**REQUIRED ACTION:** Each entry below must be repeated exactly, with pictures left out.

**RECORDS FOR THE EXERCISE:**
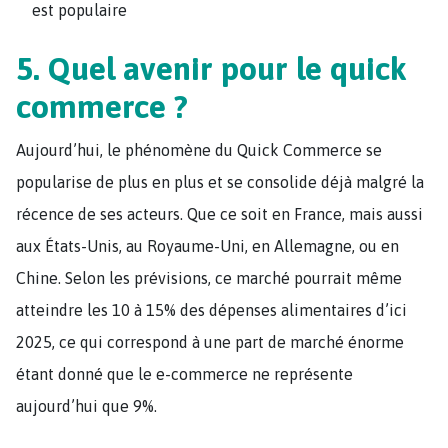
est populaire
5. Quel avenir pour le quick
commerce ?
Aujourd’hui, le phénomène du Quick Commerce se
popularise de plus en plus et se consolide déjà malgré la
récence de ses acteurs. Que ce soit en France, mais aussi
aux États-Unis, au Royaume-Uni, en Allemagne, ou en
Chine. Selon les prévisions, ce marché pourrait même
atteindre les 10 à 15% des dépenses alimentaires d’ici
2025, ce qui correspond à une part de marché énorme
étant donné que le e-commerce ne représente
aujourd’hui que 9%.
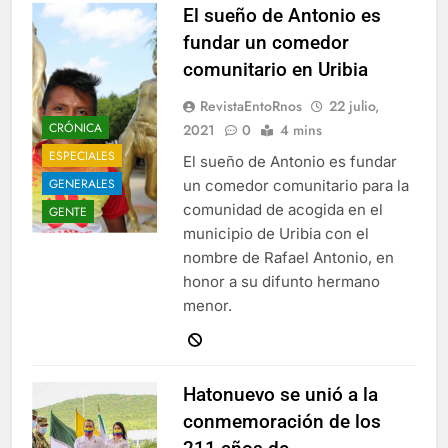
El sueño de Antonio es
fundar un comedor
comunitario en Uribia
RevistaEntoRnos
22 julio,
CRÓNICA
2021
0
4 mins
ESPECIALES
El sueño de Antonio es fundar
GENERALES
un comedor comunitario para la
comunidad de acogida en el
GENTE
municipio de Uribia con el
nombre de Rafael Antonio, en
honor a su difunto hermano
menor.
Hatonuevo se unió a la
conmemoración de los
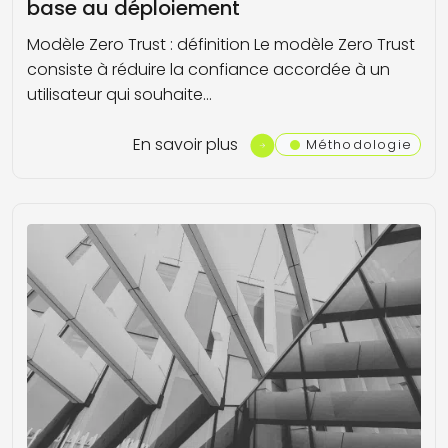
base au déploiement
Modèle Zero Trust : définition Le modèle Zero Trust
consiste à réduire la confiance accordée à un
utilisateur qui souhaite…
En savoir plus
Méthodologie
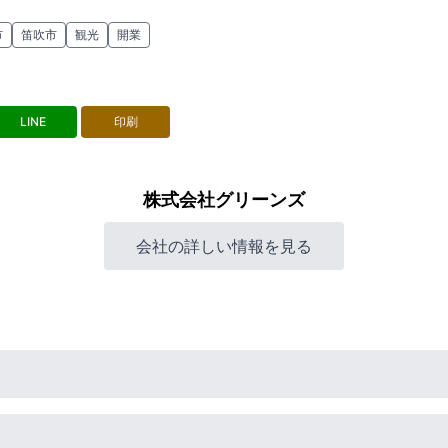
市
笛吹市
観光
開業
LINE
印刷
株式会社グリーンズ
会社の詳しい情報を見る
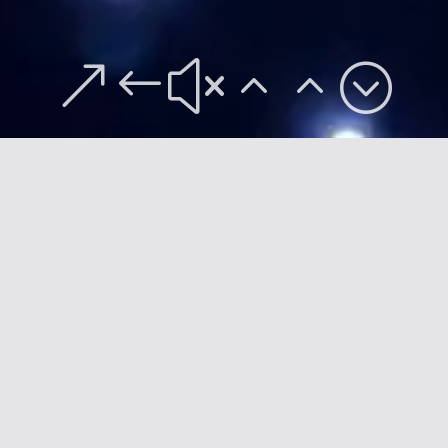
&#x22;
Standort
:
Ibiza
Fertigstellung
:
April 2024
Eröffnung
:
26. April 2024
Verwendetes Material
:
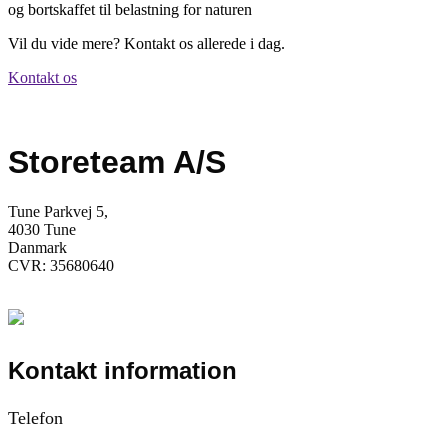
og bortskaffet til belastning for naturen
Vil du vide mere? Kontakt os allerede i dag.
Kontakt os
Storeteam A/S
Tune Parkvej 5,
4030 Tune
Danmark
CVR: 35680640
Kontakt information
Telefon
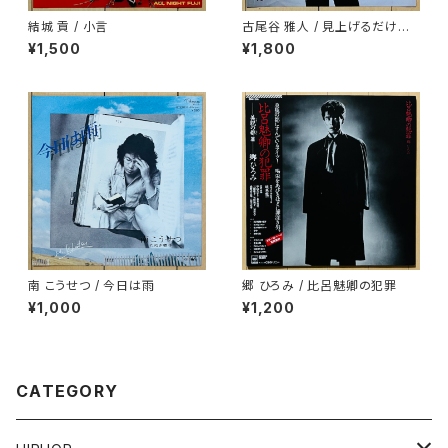
結城 貢 / 小言
古尾谷 雅人 / 見上げるだけの
人間のようで
¥1,500
¥1,800
南 こうせつ / 今日は雨
郷 ひろみ / 比呂魅卿の犯罪
¥1,000
¥1,200
CATEGORY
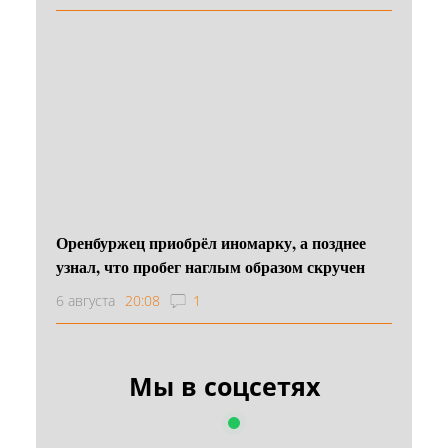
Оренбуржец приобрёл иномарку, а позднее
узнал, что пробег наглым образом скручен
6 августа
20:08
1
Мы в соцсетях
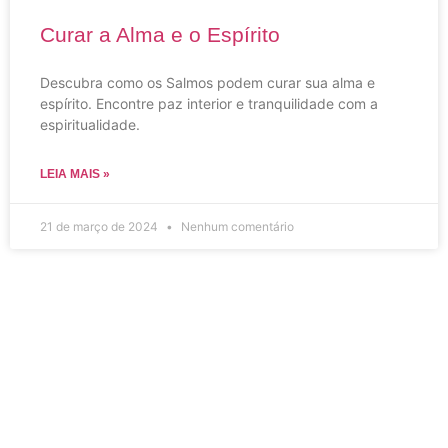
Curar a Alma e o Espírito
Descubra como os Salmos podem curar sua alma e
espírito. Encontre paz interior e tranquilidade com a
espiritualidade.
LEIA MAIS »
21 de março de 2024
Nenhum comentário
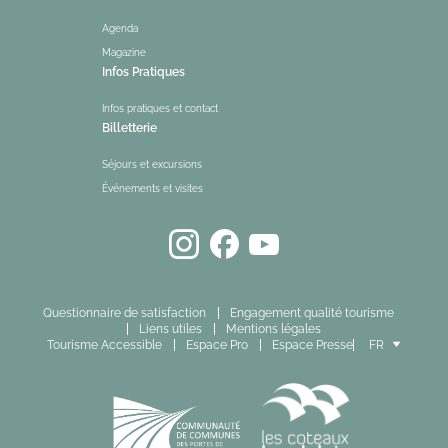
Agenda
Magazine
Infos Pratiques
Infos pratiques et contact
Billetterie
Séjours et excursions
Événements et visites
Questionnaire de satisfaction
Engagement qualité tourisme
Liens utiles
Mentions légales
Tourisme Accessible
Espace Pro
Espace Presse
FR
EN
ES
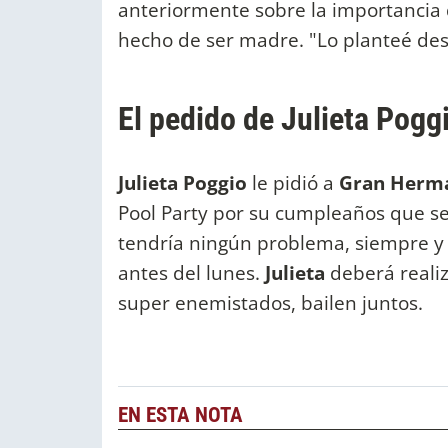
anteriormente sobre la importancia q
hecho de ser madre. "Lo planteé desd
El pedido de Julieta Pog
Julieta Poggio
le pidió a
Gran Herm
Pool Party por su cumpleaños que se
tendría ningún problema, siempre y
antes del lunes.
Julieta
deberá realiz
super enemistados, bailen juntos.
EN ESTA NOTA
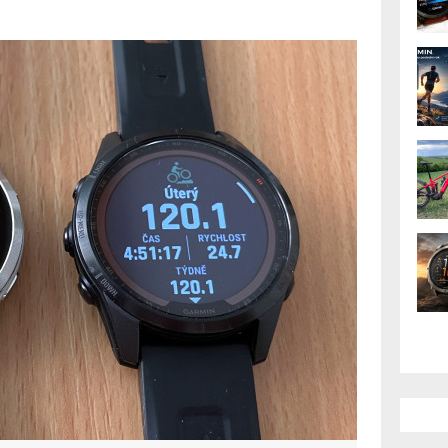
ity, tréninkové
výdrž (2.)
převážně pro ženy v oblasti sledování
tovní aktivit? Jsou mapy natolik
te u Fénix 7S skoro dvojnásobek oproti
AK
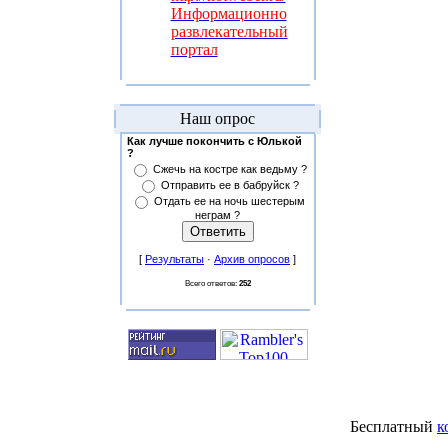
Информационно
развлекательный
портал
Наш опрос
Как лучше покончить с Юлькой
?
Сжечь на костре как ведьму ?
Отправить ее в бабруйск ?
Отдать ее на ночь шестерым
неграм ?
[
Результаты
·
Архив опросов
]
Всего ответов:
252
Бесплатный
к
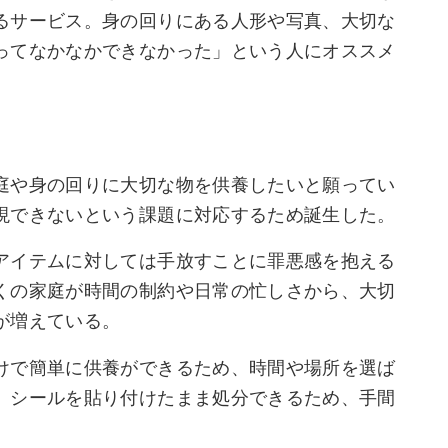
るサービス。身の回りにある人形や写真、大切な
ってなかなかできなかった」という人にオススメ
庭や身の回りに大切な物を供養したいと願ってい
現できないという課題に対応するため誕生した。
アイテムに対しては手放すことに罪悪感を抱える
くの家庭が時間の制約や日常の忙しさから、大切
が増えている。
けで簡単に供養ができるため、時間や場所を選ば
、シールを貼り付けたまま処分できるため、手間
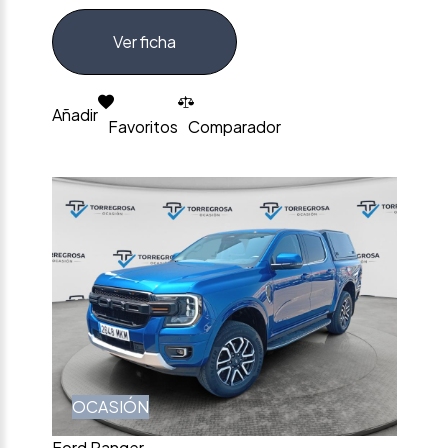
Ver ficha
Añadir
Favoritos
Comparador
OCASIÓN
Ford Ranger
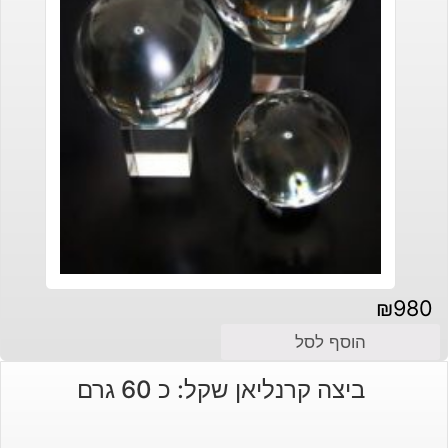
₪
980
הוסף לסל
ביצה קרנליאן שקל: כ 60 גרם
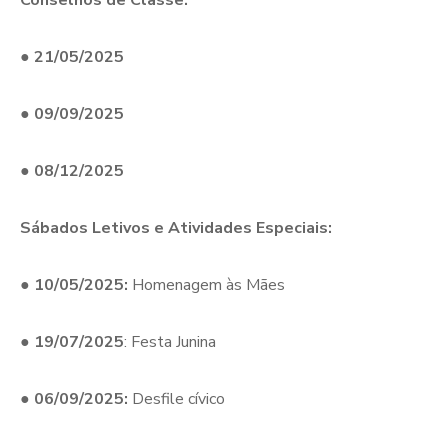
Conselhos de Classe:
● 21/05/2025
● 09/09/2025
● 08/12/2025
Sábados Letivos e Atividades Especiais:
●
10/05/2025:
Homenagem às Mães
●
19/07/2025
: Festa Junina
●
06/09/2025:
Desfile cívico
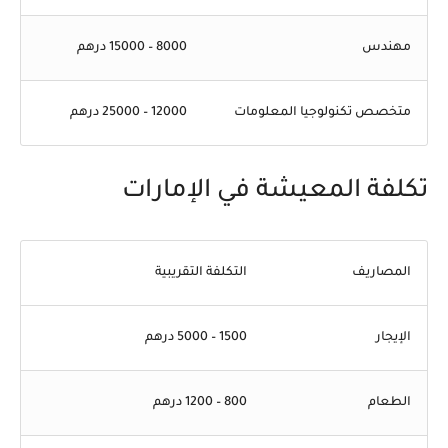
مهندس
8000 – 15000 درهم
متخصص تكنولوجيا المعلومات
12000 – 25000 درهم
تكلفة المعيشة في الإمارات
المصاريف
التكلفة التقريبية
الإيجار
1500 – 5000 درهم
الطعام
800 – 1200 درهم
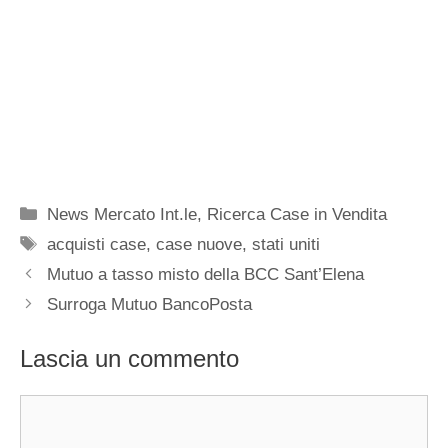
Categorie
News Mercato Int.le
,
Ricerca Case in Vendita
Tag
acquisti case
,
case nuove
,
stati uniti
Mutuo a tasso misto della BCC Sant’Elena
Surroga Mutuo BancoPosta
Lascia un commento
Commento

**EXPECTED OUTPUT:**
est populaire
5. Quel avenir pour le quick
commerce ?
Aujourd’hui, le phénomène du Quick Commerce se
popularise de plus en plus et se consolide déjà malgré la
récence de ses acteurs. Que ce soit en France, mais aussi
aux États-Unis, au Royaume-Uni, en Allemagne, ou en
Chine. Selon les prévisions, ce marché pourrait même
atteindre les 10 à 15% des dépenses alimentaires d’ici
2025, ce qui correspond à une part de marché énorme
étant donné que le e-commerce ne représente
aujourd’hui que 9%.
El sueño de Antonio es
fundar un comedor
comunitario en Uribia
RevistaEntoRnos
22 julio,
CRÓNICA
2021
0
4 mins
ESPECIALES
El sueño de Antonio es fundar
GENERALES
un comedor comunitario para la
comunidad de acogida en el
GENTE
municipio de Uribia con el
nombre de Rafael Antonio, en
honor a su difunto hermano
menor.
Hatonuevo se unió a la
conmemoración de los
base au déploiement
Modèle Zero Trust : définition Le modèle Zero Trust
consiste à réduire la confiance accordée à un
utilisateur qui souhaite…
En savoir plus
Méthodologie
市
笛吹市
観光
開業
LINE
印刷
株式会社グリーンズ
会社の詳しい情報を見る
&#x22;
Standort
:
Ibiza
Fertigstellung
:
April 2024
Eröffnung
:
26. April 2024
Verwendetes Material
:
og bortskaffet til belastning for naturen
Vil du vide mere? Kontakt os allerede i dag.
Kontakt os
Storeteam A/S
Tune Parkvej 5,
4030 Tune
Danmark
CVR: 35680640
Kontakt information
Telefon
結城 貢 / 小言
古尾谷 雅人 / 見上げるだけの
人間のようで
¥1,500
¥1,800
南 こうせつ / 今日は雨
郷 ひろみ / 比呂魅卿の犯罪
¥1,000
¥1,200
CATEGORY
Оренбуржец приобрёл иномарку, а позднее
узнал, что пробег наглым образом скручен
6 августа
20:08
1
Мы в соцсетях
Curar a Alma e o Espírito
Descubra como os Salmos podem curar sua alma e
espírito. Encontre paz interior e tranquilidade com a
espiritualidade.
LEIA MAIS »
21 de março de 2024
Nenhum comentário
Agenda
Magazine
Infos Pratiques
Infos pratiques et contact
Billetterie
Séjours et excursions
Événements et visites
Questionnaire de satisfaction
Engagement qualité tourisme
Liens utiles
Mentions légales
Tourisme Accessible
Espace Pro
Espace Presse
FR
EN
ES
anteriormente sobre la importancia q
hecho de ser madre. "Lo planteé desd
El pedido de Julieta Pog
Julieta Poggio
le pidió a
Gran Herm
Pool Party por su cumpleaños que se
tendría ningún problema, siempre y
antes del lunes.
Julieta
deberá realiz
super enemistados, bailen juntos.
EN ESTA NOTA
ity, tréninkové
výdrž (2.)
převážně pro ženy v oblasti sledování
tovní aktivit? Jsou mapy natolik
te u Fénix 7S skoro dvojnásobek oproti
AK
Информационно
развлекательный
портал
Наш опрос
Как лучше покончить с Юлькой
?
Сжечь на костре как ведьму ?
Отправить ее в бабруйск ?
Отдать ее на ночь шестерым
неграм ?
[
Результаты
·
Архив опросов
]
Всего ответов:
252
Бесплатный
к
るサービス。身の回りにある人形や写真、大切な
ってなかなかできなかった」という人にオススメ
庭や身の回りに大切な物を供養したいと願ってい
現できないという課題に対応するため誕生した。
アイテムに対しては手放すことに罪悪感を抱える
くの家庭が時間の制約や日常の忙しさから、大切
が増えている。
けで簡単に供養ができるため、時間や場所を選ば
、シールを貼り付けたまま処分できるため、手間
Ver ficha
Añadir
Favoritos
Comparador
OCASIÓN
Ford Ranger
₪
980
הוסף לסל
ביצה קרנליאן שקל: כ 60 גרם
Conselhos de Classe:
● 21/05/2025
● 09/09/2025
● 08/12/2025
Sábados Letivos e Atividades Especiais:
●
10/05/2025:
Homenagem às Mães
●
19/07/2025
: Festa Junina
●
06/09/2025:
Desfile cívico
مهندس
8000 – 15000 درهم
متخصص تكنولوجيا المعلومات
12000 – 25000 درهم
تكلفة المعيشة في الإمارات
المصاريف
التكلفة التقريبية
الإيجار
1500 – 5000 درهم
الطعام
800 – 1200 درهم
Categorie
News Mercato Int.le
,
Ricerca Case in Vendita
Tag
acquisti case
,
case nuove
,
stati uniti
Mutuo a tasso misto della BCC Sant’Elena
Surroga Mutuo BancoPosta
Lascia un commento
Commento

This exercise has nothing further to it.